#### Problem description:
Each record needs to be retyped exactly, though its pictures should not appear.

#### Dataset records:
■ ■ ■ ■ ■

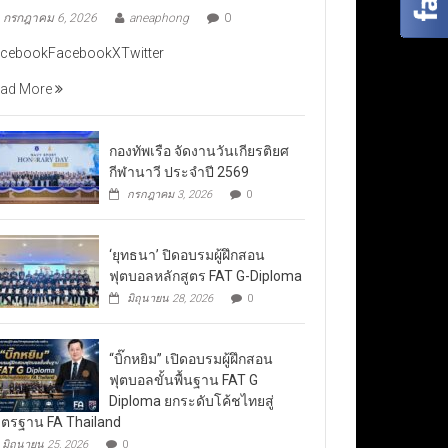
กรกฎาคม 6, 2026
aneaphong
0
cebookFacebookXTwitter
ad More
กองทัพเรือ จัดงานวันเกียรติยศ
กีฬานาวี ประจำปี 2569
กรกฎาคม 3, 2026
0
‘ยุทธนา’ ปิดอบรมผู้ฝึกสอน
ฟุตบอลหลักสูตร FAT G-Diploma
มิถุนายน 28, 2026
0
“บิ๊กหยิม” เปิดอบรมผู้ฝึกสอน
ฟุตบอลขั้นพื้นฐาน FAT G
Diploma ยกระดับโค้ชไทยสู่
ตรฐาน FA Thailand
มิถุนายน 25, 2026
0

■ ■ ■ ■ ■

#### Task result:
กรกฎาคม 6, 2026
aneaphong
0
cebookFacebookXTwitter
ad More
กองทัพเรือ จัดงานวันเกียรติยศ
กีฬานาวี ประจำปี 2569
กรกฎาคม 3, 2026
0
‘ยุทธนา’ ปิดอบรมผู้ฝึกสอน
ฟุตบอลหลักสูตร FAT G-Diploma
มิถุนายน 28, 2026
0
“บิ๊กหยิม” เปิดอบรมผู้ฝึกสอน
ฟุตบอลขั้นพื้นฐาน FAT G
Diploma ยกระดับโค้ชไทยสู่
ตรฐาน FA Thailand
มิถุนายน 25, 2026
0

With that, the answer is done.